Lascia che ciò che è presente stia qui, senza respingerlo, anestetizzarlo o elaborarlo.

Why it works

L'evitamento esperienziale — il tentativo di sopprimere, sfuggire o controllare stati interni indesiderati — è un meccanismo transdiagnostico che mantiene l'ansia, la depressione e i sintomi legati al trauma. L'Accoglienza inverte questo: allo stato emotivo è permesso esistere senza lo strato secondario di resistenza che tipicamente lo amplifica. Questo non è approvare l'emozione; è rimuovere la guerra sopra ciò che è già presente.

How to do it

  1. Dopo aver riconosciuto l'emozione, dì internamente: "Questo è qui. Lascio che sia qui."
  2. Nota se c'è una spinta a risolvere, analizzare o fuggire — e accogli anche quella spinta.
  3. Respira lentamente e lascia che l'emozione sia presente nel corpo senza narrarla.
  4. Resta nell'accoglienza per 60-90 secondi prima di passare al passo successivo.

Prove scientifiche

Le strategie basate sull'accettazione hanno un forte supporto da trial clinici tramite ACT e DBT, entrambe mirate all'evitamento esperienziale come meccanismo primario. Il passo di accoglienza di RAIN operazionalizza questo meccanismo in un contesto meditativo. (clinical)
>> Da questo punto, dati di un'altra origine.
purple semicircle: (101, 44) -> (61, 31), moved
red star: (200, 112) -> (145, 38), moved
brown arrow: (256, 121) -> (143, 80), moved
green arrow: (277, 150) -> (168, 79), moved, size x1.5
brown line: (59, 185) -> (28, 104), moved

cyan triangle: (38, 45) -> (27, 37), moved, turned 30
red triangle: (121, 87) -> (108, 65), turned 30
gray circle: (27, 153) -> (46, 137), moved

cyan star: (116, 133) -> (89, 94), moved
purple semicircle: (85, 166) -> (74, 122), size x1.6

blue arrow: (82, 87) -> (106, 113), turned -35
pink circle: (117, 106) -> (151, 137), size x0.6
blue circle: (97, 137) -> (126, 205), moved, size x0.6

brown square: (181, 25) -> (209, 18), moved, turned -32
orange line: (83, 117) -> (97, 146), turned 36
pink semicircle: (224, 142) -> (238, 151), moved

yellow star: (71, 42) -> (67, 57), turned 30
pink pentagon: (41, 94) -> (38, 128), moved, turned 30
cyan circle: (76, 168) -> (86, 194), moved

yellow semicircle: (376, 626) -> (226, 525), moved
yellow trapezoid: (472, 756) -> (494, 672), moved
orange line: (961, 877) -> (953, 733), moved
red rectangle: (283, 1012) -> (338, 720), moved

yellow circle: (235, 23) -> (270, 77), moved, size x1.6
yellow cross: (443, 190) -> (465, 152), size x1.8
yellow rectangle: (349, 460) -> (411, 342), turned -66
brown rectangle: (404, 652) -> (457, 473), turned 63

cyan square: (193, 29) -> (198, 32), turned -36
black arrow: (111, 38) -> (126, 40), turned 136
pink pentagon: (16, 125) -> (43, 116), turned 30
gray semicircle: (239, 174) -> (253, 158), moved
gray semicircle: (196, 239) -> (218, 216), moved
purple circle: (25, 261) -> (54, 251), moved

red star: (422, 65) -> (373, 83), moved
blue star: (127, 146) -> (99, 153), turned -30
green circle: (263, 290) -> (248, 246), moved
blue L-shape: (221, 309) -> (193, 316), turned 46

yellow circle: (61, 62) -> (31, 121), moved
L'evidenza riguarda le terapie basate sull'accettazione come programmi; il passo di accoglienza all'interno di RAIN come intervento a sé stante non è stato testato. Per il trauma, l'accoglienza senza supporto adeguato può essere destabilizzante — potrebbe servire una guida professionale.

Fonti

Errore comune

Eseguire l'accoglienza come un'affermazione verbale ("okay, accetto questo") mentre internamente ci si irrigidisce o si sopprime ancora — la pratica richiede un ammorbidimento somatico genuino, non una dichiarazione cognitiva.